L’Église a reçu du Christ la mission d’annoncer & de défendre la vérité, car le glaive de la parole de Dieu est à double tranchant : il ne suffit pas de dire le vrai ; il faut aussi dénoncer le faux.
Il faut « être capable d’exhorter & de confondre » (1 Ti 1,9)
L’Église l’a fait tout au long de l’histoire, d’une manière unique au monde, sans aucun équivalent, avec la manifestation d’un charisme très particulier qui s’est toujours révélé infaillible, juste et inspiré.
Si vous décrivez un objet par une seule de ses caractéristiques (sa forme, ou sa taille, ou sa couleur), vous pouvez dire quelque chose de vrai, mais vous ne dites pas toute la vérité si vous omettez de dire tout ce qui est vrai, ou si vous ne décrivez pas l’objet dans toutes ses dimensions clés. Vous pouvez même en ce cas induire en erreur ; de même si vous proposez une seule explication à un phénomène historique, vous pouvez dire quelque chose de vrai, en passant à côté d’autres facteurs importants qui auraient dû être mentionnés, etc.
Par ailleurs, la réalité est toujours plus complexe que nos réductions et nos théories. Ce n’est d’ailleurs pas vrai que pour la philosophie, l’histoire ou la foi. C’est également vrai en sciences, où les chercheurs n’avancent qu’en affinant sans cesse les théories de leurs prédécesseurs.
Enfin, bien souvent, dans cette recherche de vérité, on en vient à mettre au jour deux aspects du réel qui peuvent paraître contradictoires. Un objet peut-il être carré & rond en même temps ? On serait tenté de dire non, mais en fait la réponse est oui.
C’est ainsi que celui qui cherche à tenir ensemble tous les aspects connus du réel s’approche plus de la vérité que celui qui ne parvient à en expliquer qu’une partie. Dans l’exemple de l’image ci-dessus, le cylindre sur l’image n’est pas carré ou rond, il est carré et rond, carré de face & rond de profil (ou l’inverse).

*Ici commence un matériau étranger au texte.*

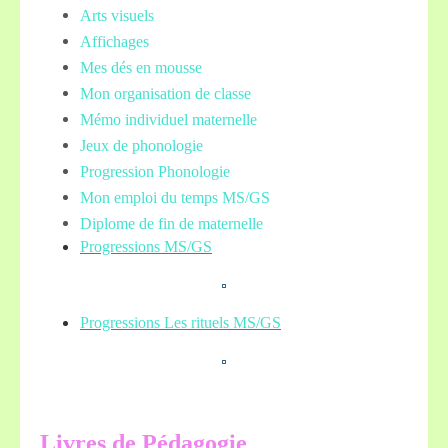
Arts visuels
Affichages
Mes dés en mousse
Mon organisation de classe
Mémo individuel maternelle
Jeux de phonologie
Progression Phonologie
Mon emploi du temps MS/GS
Diplome de fin de maternelle
Progressions MS/GS
Progressions Les rituels MS/GS
L
ivres de Pédagogie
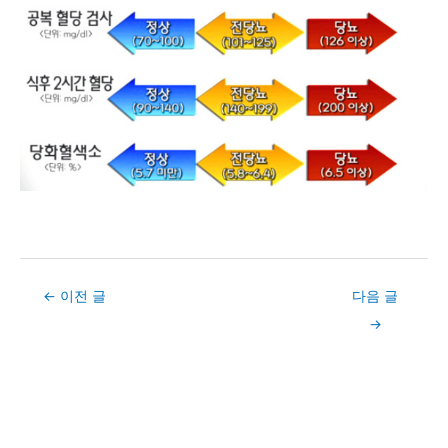
Post
←
이전 글
다음 글
navigation
→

L’Église a toujours eu ce charisme particulier, ce sens de la foi (« sensus fidei ») qui la conduite à savoir tenir ensemble les différents aspects d’une réalité, même quand le vocabulaire ou les précisions conceptuelles nécessaires pour rendre compte de la cohérence globale de la doctrine n’étaient pas encore élaborés.

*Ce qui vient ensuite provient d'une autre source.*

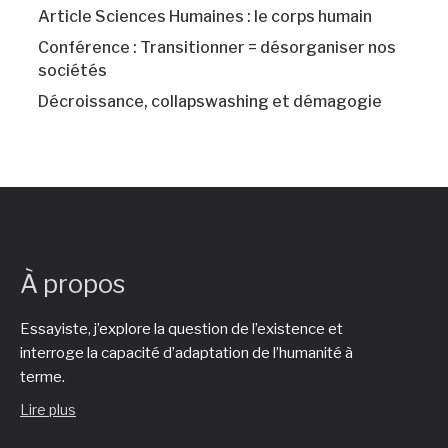
Article Sciences Humaines : le corps humain
Conférence : Transitionner = désorganiser nos
sociétés
Décroissance, collapswashing et démagogie
À propos
Essayiste, j’explore la question de l’existence et
interroge la capacité d’adaptation de l’humanité à
terme.
Lire plus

On retrouve ce « & » catholique dans la plupart des dogmes qui constituent la foi :
Lorsqu’on invente une histoire, un mensonge, on cherche d’abord à être compris et cru par ceux à qui l’on s’adresse : on est ainsi porté à évacuer tout ce qui risque de dépasser leur entendement, tout ce que l’on peine à justifier. C’est aussi le cas lorsque l’on cherche à tout expliquer avant d’avoir fini de chercher, à tout englober dans un système à la mesure de l’intelligence humaine : on évacue tout ce qui sort de son système. L’Église a été confrontée à cette logique simplificatrice dès l’origine : quand les apôtres ont connu Jésus de Nazareth, ils ont bien reconnu en lui un homme comme eux, en tout semblable à eux, à l’exception du péché. Mais ils ont, en même temps, bien compris que Jésus se révélait aussi à eux comme étant Dieu, né du Père avant la création du monde, ne faisant qu’Un avec le Père, etc.
À vue humaine, il semblait impossible de tenir les deux : soit on est un homme, une créature, soit on est le Dieu, le Créateur.

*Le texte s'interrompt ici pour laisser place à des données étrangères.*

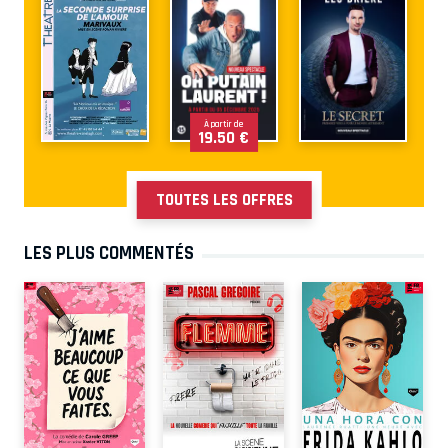
À partir de
19.50 €
TOUTES LES OFFRES
LES PLUS COMMENTÉS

Leur système n’était-il pas tellement plus simple à expliquer, et donc à prêcher ? Pour entraîner le plus de monde au christianisme, ne fallait-il pas rendre la doctrine chrétienne plus accessible ? À chaque fois pourtant, des évêques ont réagi en restant unis entre eux, autour de l’Église de Rome[1] tandis que ceux qui défendaient des systèmes nouveaux s’en séparaient : non, ce n’était pas là ce que les apôtres avaient enseigné. Même si l’on ne savait pas encore très bien expliquer comment on pouvait tenir les deux, on savait qu’il fallait le faire, car les deux étaient vrais.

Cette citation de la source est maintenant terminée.